### SUPPLIED DATA:
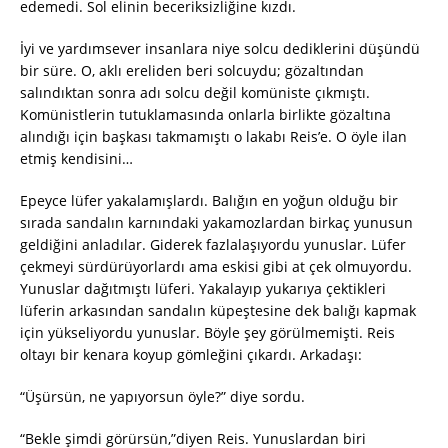
edemedi. Sol elinin beceriksizliğine kızdı.
İyi ve yardımsever insanlara niye solcu dediklerini düşündü
bir süre. O, aklı ereliden beri solcuydu; gözaltından
salındıktan sonra adı solcu değil komüniste çıkmıştı.
Komünistlerin tutuklamasında onlarla birlikte gözaltına
alındığı için başkası takmamıştı o lakabı Reis’e. O öyle ilan
etmiş kendisini…
Epeyce lüfer yakalamışlardı. Balığın en yoğun olduğu bir
sırada sandalın karnındaki yakamozlardan birkaç yunusun
geldiğini anladılar. Giderek fazlalaşıyordu yunuslar. Lüfer
çekmeyi sürdürüyorlardı ama eskisi gibi at çek olmuyordu.
Yunuslar dağıtmıştı lüferi. Yakalayıp yukarıya çektikleri
lüferin arkasından sandalın küpeştesine dek balığı kapmak
için yükseliyordu yunuslar. Böyle şey görülmemişti. Reis
oltayı bir kenara koyup gömleğini çıkardı. Arkadaşı:
“Üşürsün, ne yapıyorsun öyle?” diye sordu.
“Bekle şimdi görürsün,”diyen Reis. Yunuslardan biri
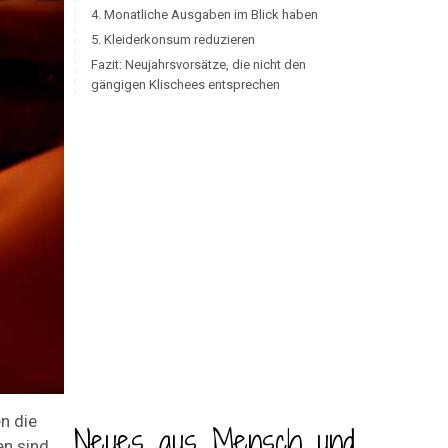
4. Monatliche Ausgaben im Blick haben
5. Kleiderkonsum reduzieren
Fazit: Neujahrsvorsätze, die nicht den
gängigen Klischees entsprechen
n die
Neues aus Mensch und
en sind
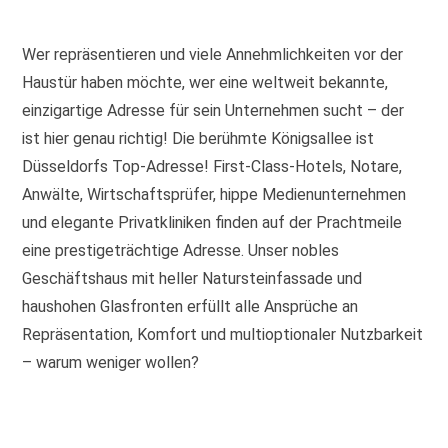
Wer repräsentieren und viele Annehmlichkeiten vor der
Haustür haben möchte, wer eine weltweit bekannte,
einzigartige Adresse für sein Unternehmen sucht – der
ist hier genau richtig! Die berühmte Königsallee ist
Düsseldorfs Top-Adresse! First-Class-Hotels, Notare,
Anwälte, Wirtschaftsprüfer, hippe Medienunternehmen
und elegante Privatkliniken finden auf der Prachtmeile
eine prestigeträchtige Adresse. Unser nobles
Geschäftshaus mit heller Natursteinfassade und
haushohen Glasfronten erfüllt alle Ansprüche an
Repräsentation, Komfort und multioptionaler Nutzbarkeit
– warum weniger wollen?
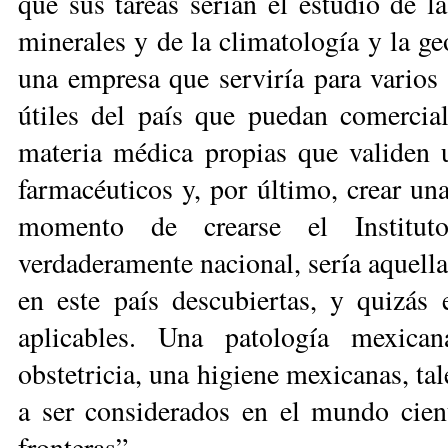
que sus tareas serían el estudio de l
minerales y de la climatología y la ge
una empresa que serviría para varios f
útiles del país que puedan co­mercial
materia mé­dica propias que validen
farmacéuticos y, por último, crear una
momento de crearse el Ins­titu
verdaderamente nacional, sería aquella
en este país descubiertas, y quizás
aplicables. Una patología mexican
obstetricia, una higiene mexicanas, tal
a ser considerados en el mundo cient
fronteras”.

### PROBLEM DESCRIPTION:
In the answer, retype exactly and only the lines from the one holding "Anwälte, Wirtschaftsprüfer, hippe" through the end of the listing, keeping both ends and dropping every picture.

### REPLY:
Anwälte, Wirtschaftsprüfer, hippe Medienunternehmen
und elegante Privatkliniken finden auf der Prachtmeile
eine prestigeträchtige Adresse. Unser nobles
Geschäftshaus mit heller Natursteinfassade und
haushohen Glasfronten erfüllt alle Ansprüche an
Repräsentation, Komfort und multioptionaler Nutzbarkeit
– warum weniger wollen?
que sus tareas serían el estudio de l
minerales y de la climatología y la ge
una empresa que serviría para varios f
útiles del país que puedan co­mercial
materia mé­dica propias que validen
farmacéuticos y, por último, crear una
momento de crearse el Ins­titu
verdaderamente nacional, sería aquella
en este país descubiertas, y quizás
aplicables. Una patología mexican
obstetricia, una higiene mexicanas, tal
a ser considerados en el mundo cient
fronteras”.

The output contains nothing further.